EL TÓNICO FAMILIAR. (23)



  Una vez en el cuarto piso, caminé hacia la puerta marcada con la letra B. Me crucé con una vecina, pero por desgracia no era la “madurita follable” de la que habían hablado mis tíos la tarde anterior sino una veinteañera anodina a la que saludé inclinando la cabeza. Una vez frente a mi destino, llamé al timbre y esperé. 
  Pasaron unos treinta segundos y volví a llamar, temiendo ya que no hubiese nadie en casa. Escuché una voz estridente, barriobajera e inconfundible que gritaba “¡Ya va!¡Ya va!”. La puerta al fin se abrió y mi tía Bárbara me miró de arriba a abajo con una mueca donde se mezclaban sin disimulo alguno la sorpresa, la repulsión y el enojo. No pude evitar que mi sonrisa se ensanchase cuando vi su ojo morado y la nariz un poco hinchada (buen golpe, mami).
  —¿Y tú que coño haces aquí?
  —Lo primero, buenos días —saludé, socarrón.
  Entré al recibidor, colándome sin esfuerzo entre su cuerpo y la pared, ya que era de las que abren la puerta de par en par sin ni siquiera echar un vistazo por la mirilla. Una falta de prudencia que podía traerle problemas. Y ese día el problema era yo. 
  —Pasa, hombre. No te cortes —dijo, desabrida, antes de cerrar la puerta.
  Conocía bien el piso de anteriores visitas, así que fui directo a la cocina y dejé la bolsa del supermercado sobre la encimera de mármol. Era una cocina a la última, muy distinta a la de mi abuela, con microondas y una nevera enorme de esas que hacen cubitos de hielo. Olía a café recién hecho y había una bolsa de magdalenas abierta cerca de los fogones. Al parecer, mi malhumorada anfitriona se disponía a desayunar y era evidente que se había levantado poco antes, a eso de las nueve. Su suegra y su cuñada llevaban despiertas desde el amanecer, pero bueno, no era una competición, ¿verdad? 

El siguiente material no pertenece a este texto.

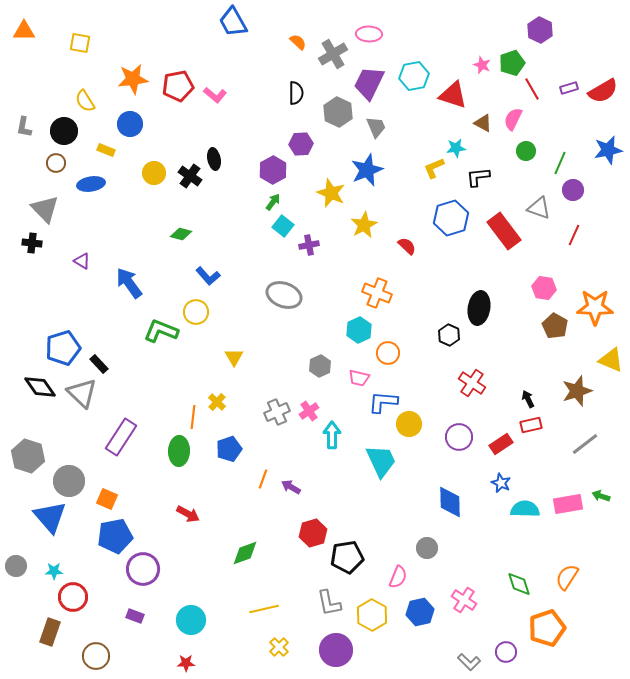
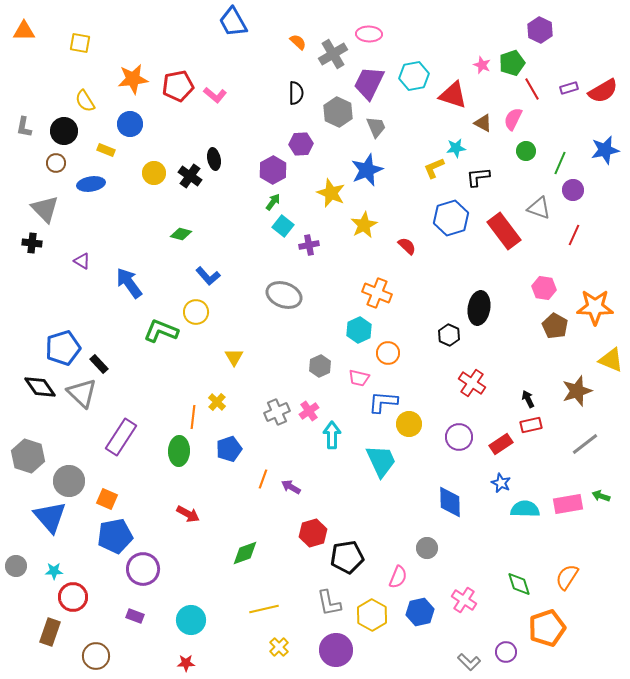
blue star at (608, 150): moved 3 px left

  Me giré cuando la escuché resoplar detrás de mí. Me miraba con los brazos cruzados bajo el abundante busto y las piernas separadas, desafiante pero desde una distancia prudencial. Iba descalza, con las uñas aún pintadas de verde lima, el pelo recogido en una coleta con una goma rosa y vestida, por llamarlo de alguna forma, solo con unas bragas amarillas al menos una talla más pequeñas de lo que correspondía y una camiseta ajustada de tirantes, también amarilla, que dejaba a la vista el ombligo y evidenciaba la ausencia de sujetador en la parte pectoral. Estaba buena, sin duda, pero solo porque de momento la genética respetaba sus 32 años. Si no comenzaba a cuidarse, muy pronto la celulitis adornaría las tersas redondeces de sus caderas, el vientre que ahora mostraba con orgullo se hincharía y el exceso de bronceado convertiría su bonita piel morena en cuero arrugado.
  —¿Siempre abres la puerta en bragas sin saber quien es? —ataqué, sin dejarme distraer por su apabullante sensualidad— ¿Y si hubiera sido un extraño?

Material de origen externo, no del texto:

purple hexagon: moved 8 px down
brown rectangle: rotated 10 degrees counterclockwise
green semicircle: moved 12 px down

  —Me da igual que me vean en bragas. Estoy en mi casa y abro la puerta como me sale del coño —me espetó, levantando la barbilla, como si el exhibicionismo fuese motivo de orgullo.

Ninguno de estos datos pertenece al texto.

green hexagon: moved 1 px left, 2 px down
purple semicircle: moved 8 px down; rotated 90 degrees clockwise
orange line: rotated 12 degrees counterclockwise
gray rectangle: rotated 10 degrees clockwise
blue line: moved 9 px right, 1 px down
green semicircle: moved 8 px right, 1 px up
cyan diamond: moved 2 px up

  —Estás muy chulita, amiga, teniendo en cuenta lo que hiciste ayer. 
  Bufó y puso los ojos en blanco, como si le estuviera haciendo perder su valioso tiempo. Se acercó y me miró a los ojos, sacando pecho.
  —Mira, si has venido a darme la charla olvídate. Tu tío y yo hemos pasado la noche hablando... —Tuvo un momento de debilidad. Giró la cara e hizo una pausa dramática, como si tuviese un nudo en la garganta—. Me ha dado otra oportunidad, y eso es lo que cuenta. Lo que penséis los demás me importa una mierda, ¿estamos?
  Está vez fui yo quien resopló y negó con la cabeza. No me podía creer que el blandengue de su marido la hubiese perdonado después de pillarla in fraganti follándose a su propio hermano en la casa familiar. O estaba muy enamorado o era un calzonazos de primera categoría. O a lo mejor era de esos a los que les gusta que se empotren a su mujer, vete a saber.
  —Yo te habría echado a la calle como a una perra, que es lo que eres —dije.